But the Wall Street giant’s shares fell on the day as investors were disappointed with revenues in the bank’s client trading business.

It also emerged the bank has gained approval from UK regulators to open a new private banking arm in Britain. It is allowed to take deposits and advise on investments.

Pre-tax profits increased six per cent on the year to $3.4bn (£2.2bn).

Overall revenues increased 1.4 per cent on the year to $10.1bn, driven by improvements in debt and equity underwriting which rose 63 per cent to $1.1bn.

Equity securities revenues also expanded, growing 2.8 per cent from $891m in the first quarter of 2012 to $1.1bn in the same period of this year.

However other areas did not perform as well.

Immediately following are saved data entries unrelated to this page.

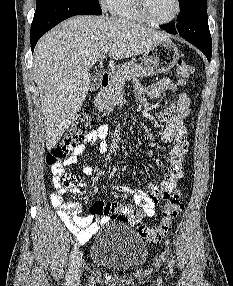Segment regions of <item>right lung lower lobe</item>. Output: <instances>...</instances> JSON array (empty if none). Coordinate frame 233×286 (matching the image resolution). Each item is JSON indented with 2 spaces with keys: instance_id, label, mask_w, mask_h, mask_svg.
<instances>
[{
  "instance_id": "1",
  "label": "right lung lower lobe",
  "mask_w": 233,
  "mask_h": 286,
  "mask_svg": "<svg viewBox=\"0 0 233 286\" xmlns=\"http://www.w3.org/2000/svg\"><path fill=\"white\" fill-rule=\"evenodd\" d=\"M101 15L88 7L69 0H55L42 11L35 13L31 25L32 52L39 38L61 21L75 15Z\"/></svg>"
}]
</instances>
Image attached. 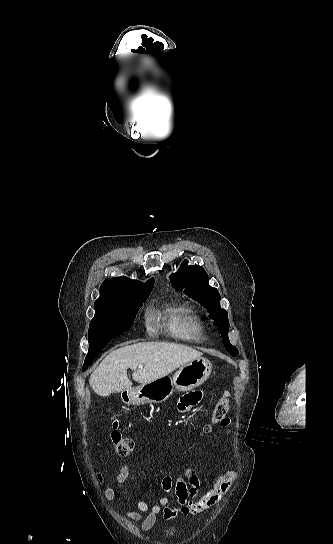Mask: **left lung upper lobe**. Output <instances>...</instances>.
<instances>
[{
    "label": "left lung upper lobe",
    "instance_id": "obj_1",
    "mask_svg": "<svg viewBox=\"0 0 333 544\" xmlns=\"http://www.w3.org/2000/svg\"><path fill=\"white\" fill-rule=\"evenodd\" d=\"M170 281L176 290L181 291L185 288L187 295L198 300L210 310L211 315L216 320L215 324L222 335L226 350L232 356H236L238 350L231 345L228 338V313L220 306V294L218 290L209 286V277L205 270L200 266L186 267V263H184L177 274L171 276Z\"/></svg>",
    "mask_w": 333,
    "mask_h": 544
}]
</instances>
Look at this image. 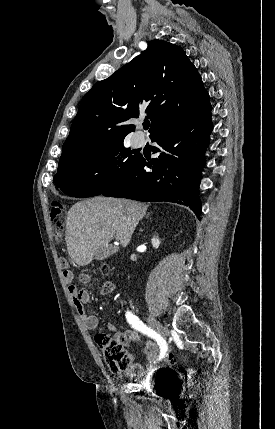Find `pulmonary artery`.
I'll return each instance as SVG.
<instances>
[{"label":"pulmonary artery","instance_id":"pulmonary-artery-1","mask_svg":"<svg viewBox=\"0 0 275 429\" xmlns=\"http://www.w3.org/2000/svg\"><path fill=\"white\" fill-rule=\"evenodd\" d=\"M133 142H134V144H135L136 146L141 145V144L144 142V137H143V135H140V134L136 135V136L133 138Z\"/></svg>","mask_w":275,"mask_h":429}]
</instances>
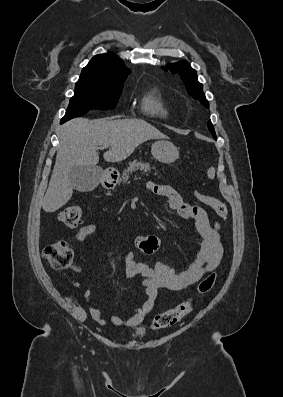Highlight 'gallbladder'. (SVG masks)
Here are the masks:
<instances>
[{
    "mask_svg": "<svg viewBox=\"0 0 283 397\" xmlns=\"http://www.w3.org/2000/svg\"><path fill=\"white\" fill-rule=\"evenodd\" d=\"M102 174V169L95 166H74L69 173L72 187L80 192H90L95 189Z\"/></svg>",
    "mask_w": 283,
    "mask_h": 397,
    "instance_id": "bac80fb5",
    "label": "gallbladder"
}]
</instances>
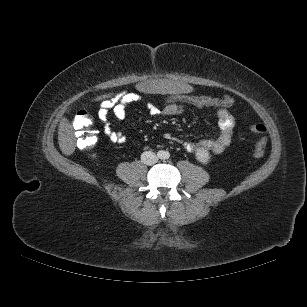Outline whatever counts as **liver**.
Listing matches in <instances>:
<instances>
[{
    "mask_svg": "<svg viewBox=\"0 0 307 307\" xmlns=\"http://www.w3.org/2000/svg\"><path fill=\"white\" fill-rule=\"evenodd\" d=\"M136 89L146 94L163 92L165 94H177L180 96L194 95L197 92V85L191 81H184L177 78H150L144 79L136 84ZM103 95L102 97H108ZM102 97H97L98 101ZM58 142L63 154L69 156L75 150V137L73 129L67 118H62L58 127Z\"/></svg>",
    "mask_w": 307,
    "mask_h": 307,
    "instance_id": "6515ba94",
    "label": "liver"
}]
</instances>
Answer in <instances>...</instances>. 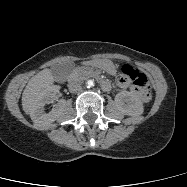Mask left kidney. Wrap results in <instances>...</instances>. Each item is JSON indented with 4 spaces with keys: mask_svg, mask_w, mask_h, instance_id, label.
Instances as JSON below:
<instances>
[{
    "mask_svg": "<svg viewBox=\"0 0 187 187\" xmlns=\"http://www.w3.org/2000/svg\"><path fill=\"white\" fill-rule=\"evenodd\" d=\"M115 103L121 113L125 115L139 116L144 111L142 101L136 95L128 91L118 93L115 97Z\"/></svg>",
    "mask_w": 187,
    "mask_h": 187,
    "instance_id": "obj_1",
    "label": "left kidney"
}]
</instances>
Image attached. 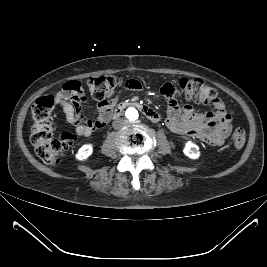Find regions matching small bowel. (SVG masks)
<instances>
[{"label":"small bowel","mask_w":267,"mask_h":267,"mask_svg":"<svg viewBox=\"0 0 267 267\" xmlns=\"http://www.w3.org/2000/svg\"><path fill=\"white\" fill-rule=\"evenodd\" d=\"M127 90L142 89L139 81L130 79L125 83ZM161 95L167 101V127L179 135L197 138L208 145L220 146L230 135L232 115L225 104L216 99L213 102L214 111L207 113L196 112L190 105L177 102L176 85L166 82L160 89ZM65 115L66 121L75 125L78 136L87 137L96 129L102 128L109 120L116 99H112L98 106V119L93 121L82 115V107L87 102L81 83L76 80L66 82L55 96Z\"/></svg>","instance_id":"small-bowel-1"}]
</instances>
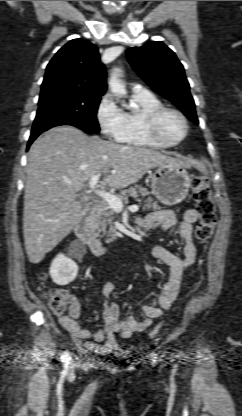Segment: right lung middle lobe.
<instances>
[{"mask_svg":"<svg viewBox=\"0 0 242 416\" xmlns=\"http://www.w3.org/2000/svg\"><path fill=\"white\" fill-rule=\"evenodd\" d=\"M101 96L56 92L42 95L32 127L33 131L63 123H72L87 133L100 131L96 118Z\"/></svg>","mask_w":242,"mask_h":416,"instance_id":"obj_1","label":"right lung middle lobe"}]
</instances>
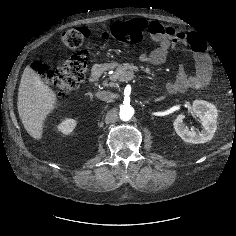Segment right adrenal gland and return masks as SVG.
Instances as JSON below:
<instances>
[{"instance_id":"2a0ac1e0","label":"right adrenal gland","mask_w":236,"mask_h":236,"mask_svg":"<svg viewBox=\"0 0 236 236\" xmlns=\"http://www.w3.org/2000/svg\"><path fill=\"white\" fill-rule=\"evenodd\" d=\"M90 95V98H91V100H92V95L91 94H89Z\"/></svg>"}]
</instances>
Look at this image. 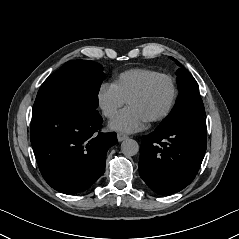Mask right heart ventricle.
<instances>
[{"label": "right heart ventricle", "mask_w": 239, "mask_h": 239, "mask_svg": "<svg viewBox=\"0 0 239 239\" xmlns=\"http://www.w3.org/2000/svg\"><path fill=\"white\" fill-rule=\"evenodd\" d=\"M159 74L146 68H133L118 75L114 81L120 95L127 100L129 96L140 88L149 78Z\"/></svg>", "instance_id": "obj_1"}]
</instances>
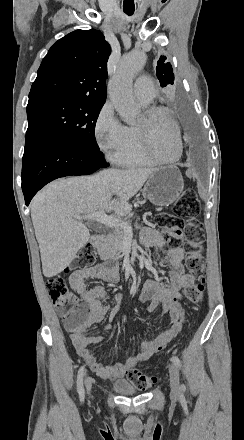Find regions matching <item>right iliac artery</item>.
<instances>
[{
	"mask_svg": "<svg viewBox=\"0 0 244 440\" xmlns=\"http://www.w3.org/2000/svg\"><path fill=\"white\" fill-rule=\"evenodd\" d=\"M85 372V366H81L77 375V391L80 395V400H84V386H83V376Z\"/></svg>",
	"mask_w": 244,
	"mask_h": 440,
	"instance_id": "right-iliac-artery-1",
	"label": "right iliac artery"
}]
</instances>
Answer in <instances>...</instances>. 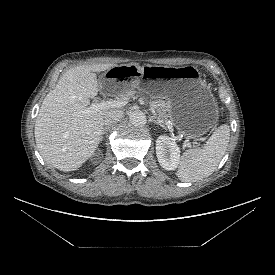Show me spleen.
Instances as JSON below:
<instances>
[{
    "instance_id": "obj_1",
    "label": "spleen",
    "mask_w": 275,
    "mask_h": 275,
    "mask_svg": "<svg viewBox=\"0 0 275 275\" xmlns=\"http://www.w3.org/2000/svg\"><path fill=\"white\" fill-rule=\"evenodd\" d=\"M230 139L229 125L219 126L202 149H190L183 153L177 177L182 182H196L209 177L218 167Z\"/></svg>"
}]
</instances>
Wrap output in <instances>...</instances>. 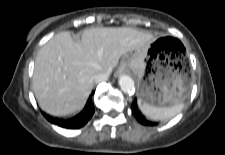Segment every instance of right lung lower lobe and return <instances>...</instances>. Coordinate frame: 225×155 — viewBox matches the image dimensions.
<instances>
[{
    "mask_svg": "<svg viewBox=\"0 0 225 155\" xmlns=\"http://www.w3.org/2000/svg\"><path fill=\"white\" fill-rule=\"evenodd\" d=\"M92 95H93V92L90 95L83 111L73 118H69L66 120L57 119L49 115H46L44 112H43V115L49 122L56 124L60 127L71 128V129L83 127L91 119L95 111L94 104L92 103Z\"/></svg>",
    "mask_w": 225,
    "mask_h": 155,
    "instance_id": "right-lung-lower-lobe-1",
    "label": "right lung lower lobe"
}]
</instances>
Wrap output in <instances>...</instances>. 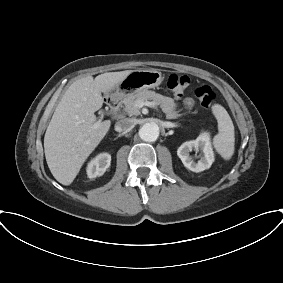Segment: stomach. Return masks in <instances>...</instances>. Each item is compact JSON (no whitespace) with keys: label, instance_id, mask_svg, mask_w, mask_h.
<instances>
[{"label":"stomach","instance_id":"1","mask_svg":"<svg viewBox=\"0 0 283 283\" xmlns=\"http://www.w3.org/2000/svg\"><path fill=\"white\" fill-rule=\"evenodd\" d=\"M163 80L161 72L150 70H134L113 89L114 93L124 96L126 93H137L142 90L158 87Z\"/></svg>","mask_w":283,"mask_h":283}]
</instances>
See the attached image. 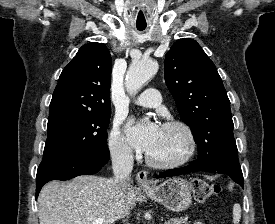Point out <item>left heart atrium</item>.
<instances>
[{"label":"left heart atrium","mask_w":275,"mask_h":224,"mask_svg":"<svg viewBox=\"0 0 275 224\" xmlns=\"http://www.w3.org/2000/svg\"><path fill=\"white\" fill-rule=\"evenodd\" d=\"M161 132V126L156 122H132L128 125V140L133 148L149 153L154 148Z\"/></svg>","instance_id":"39dd6f15"}]
</instances>
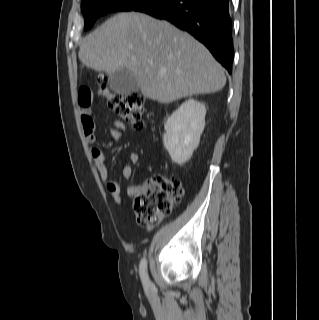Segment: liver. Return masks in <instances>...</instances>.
Here are the masks:
<instances>
[{"instance_id":"1","label":"liver","mask_w":319,"mask_h":320,"mask_svg":"<svg viewBox=\"0 0 319 320\" xmlns=\"http://www.w3.org/2000/svg\"><path fill=\"white\" fill-rule=\"evenodd\" d=\"M78 56L98 72L128 69L142 95L160 103L214 93L226 83L223 67L194 37L142 13L105 21L83 39Z\"/></svg>"}]
</instances>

Net revenues in fixed income, currency and commodities fell seven per cent to $3.2bn, and revenues in client equities fell 14.6 per cent to $1.9bn.

Net revenues in institutional client services fell 10 per cent to $5.1bn.

“We are pleased with our performance for the quarter,” said chief executive and chairman Lloyd Blankfein.

“Still, the potential for macro-economic instability was felt in the quarter and constrained overall corporate and investor activity.”

Staff levels dipped 400 to 32,000 and average compensation rose a touch to $135,593 in the quarter. Return on equity came in at 12.4 per cent in the quarter.